Mais dans la Curie, certains bureaux vivent comme une perte de pouvoir de ne plus décider, depuis Rome, pour tous les diocèses. D’autres craignent une «protestantisation» de l’Église et une mise en cause de son unité, comprise comme une uniformité. «Ce qui est péché en Pologne est bon en Allemagne, ce qui est interdit dans l’archidiocèse de Philadelphie est licite à Malte», regrettaient ainsi dans leur dernière lettre au pape les cardinaux frondeurs à propos de la mise en œuvre de l’exhortation Amoris laetitia, notamment sur le point de l’accès aux sacrements de certains divorcés remariés.

 

De son côté, la pape François a singulièrement mis un frein à la frénésie textuelle de la Curie. Sur la dernière année, le nombre de normes édictées par Rome a fondu. On ne relève ainsi qu’une instruction de la Congrégation pour la doctrine de la foi sur la crémation, en octobre, une lettre de la Commission «Ecclesia Dei», en avril, sur les mariages de la Fraternité Saint-Pie-X, et une dernière instruction de la Congrégation pour le culte divin, début juillet, sur les normes de fabrication du pain et du vin pour l’Eucharistie.

 

Et encore ce dernier texte fait-il la part belle aux évêques, imaginant, par exemple, une espèce de «label qualité» à l’échelle des conférences épiscopales. Mais les épiscopats eux-mêmes sont-ils prêts à cette décentralisation de l’Église ? Certains, comme en Allemagne, l’attendaient depuis longtemps.
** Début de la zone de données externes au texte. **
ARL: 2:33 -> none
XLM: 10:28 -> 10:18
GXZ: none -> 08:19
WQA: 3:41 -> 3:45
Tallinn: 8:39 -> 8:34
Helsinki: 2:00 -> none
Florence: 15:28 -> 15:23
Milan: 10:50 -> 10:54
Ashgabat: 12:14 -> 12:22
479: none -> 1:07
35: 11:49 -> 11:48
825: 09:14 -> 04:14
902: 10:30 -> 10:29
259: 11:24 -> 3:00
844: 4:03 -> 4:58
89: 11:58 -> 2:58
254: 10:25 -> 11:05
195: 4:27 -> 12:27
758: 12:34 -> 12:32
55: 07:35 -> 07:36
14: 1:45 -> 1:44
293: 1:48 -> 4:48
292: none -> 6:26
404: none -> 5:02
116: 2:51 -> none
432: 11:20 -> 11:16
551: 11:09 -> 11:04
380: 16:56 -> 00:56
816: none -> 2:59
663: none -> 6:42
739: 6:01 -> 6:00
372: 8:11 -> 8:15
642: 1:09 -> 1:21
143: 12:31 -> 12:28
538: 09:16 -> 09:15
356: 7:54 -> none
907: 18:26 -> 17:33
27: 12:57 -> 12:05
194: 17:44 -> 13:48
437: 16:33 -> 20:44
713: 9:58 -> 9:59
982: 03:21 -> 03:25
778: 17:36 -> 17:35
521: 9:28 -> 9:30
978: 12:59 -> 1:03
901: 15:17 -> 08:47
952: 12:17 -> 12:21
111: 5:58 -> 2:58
D’autres, pour qui il était parfois bien pratique de renvoyer à Rome les décisions délicates qu’ils ne voulaient pas prendre, sont plus en retrait. Car, au-delà des résistances de certains, bien des dicastères jouent déjà aujourd’hui le jeu de la décentralisation.

 

La récente Ratio fundamentalis, véritable «programme» des séminaires publiée en décembre dernier, a ainsi été préparée par une intense consultation de la part, notamment, de Mgr Jorge Carlos Patrón Wong, secrétaire de la Congrégation pour le clergé, qui ne ménage pas aujourd’hui sa peine pour aller, à travers le monde, expliquer le texte aux évêques, afin qu’ils mettent en œuvre leurs propres adaptations locales.

 

Le pape souhaite une décentralisation salutaire, mais qui sera difficile car elle n’est pas encrée dans tous les esprits. Celle-ci permettrait de régler les problèmes qui sont différents selon les lieux où l’on se trouve et de ne pas toujours attendre le bon vouloir de Rome.